Bernard-Henri Lévy’s four documentary films (Bosna!, The Oath of Tobruk, Peshmerga, and The Battle of Mosul) were presented in retrospective showings at two legendary American theaters, the Quad Cinema in New York (January 10–16, 2020) and the Nuart Theater in Los Angeles (January 17–18).

On 11 June 2020, Ce virus qui rend fou, published by Grasset, appeared in bookstores in France, followed shortly by its appearance in Italy and the United States, two of the countries most severely affected by the pandemic.

On 19 May Lévy announced his intention to donate all of his royalties from sale of the book to Adelc (an association of independent bookstores).

From late 2019 through September 2020, Lévy served as a special envoy of the editors of the legendary Paris Match for a series of seven reports entitled “The Wars on Which Our Destiny Depends.” These journalistic explorations led him, in most cases during the pandemic shutdown, to Nigeria, where he sounded a global alert on the fate of the country’s Christians; to Kurdistan, to support his Peshmerga friends faced with reprisals from the Islamic State; to Somalia, which is mired in the chaos of Islamist militias; to Ukraine, from which he reported the return of trench warfare to Europe; to Bangladesh in the footsteps of his youthful self but also on the trail of the origins of the conflict between mainstream and radical Islamism; to Libya, where he narrowly averted tragedy and encountered the ugliest forms of anti-Semitism; and finally Afghanistan, where he met with the son of Commander Massoud and heir to his legacy of fighting religious fundamentalists.

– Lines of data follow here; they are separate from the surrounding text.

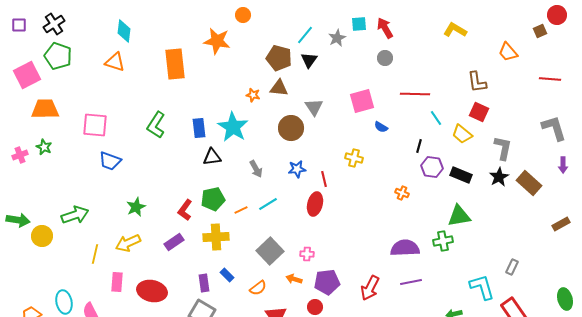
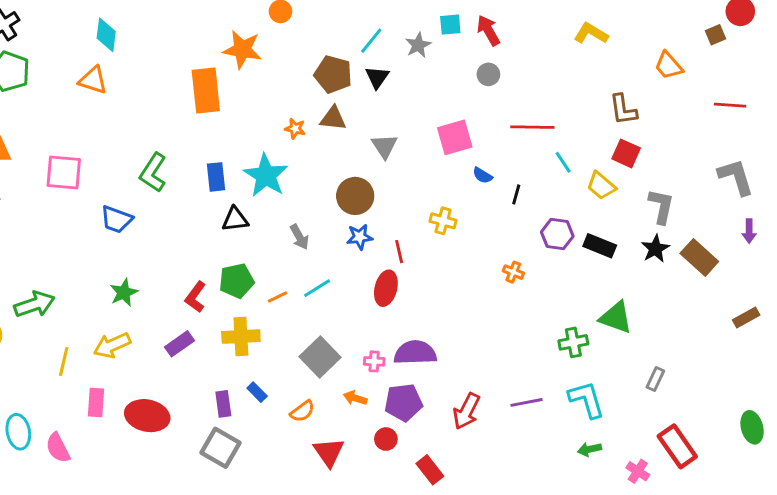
orange rectangle: (175, 64) -> (206, 90), moved
brown circle: (291, 128) -> (355, 196), moved
black line: (419, 146) -> (516, 194), moved
blue trapezoid: (110, 161) -> (116, 219), moved
green triangle: (459, 216) -> (616, 317), moved, turned 30
purple semicircle: (405, 248) -> (415, 353), moved
gray rectangle: (512, 267) -> (655, 379), moved
cyan L-shape: (482, 287) -> (587, 400), moved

These reports were published contemporaneously in leading American and European outlets, notably the Wall Street Journal, El Espagnol, and La Republicca.

While completing this series, BHL also traveled several times to Lesbos, reporting in Paris Match the horrible conditions of the migrants and refugees living in the camp there. About this shame of Europe, he wrote, “I have seen many camps in my life, but rarely such unbounded sadness.”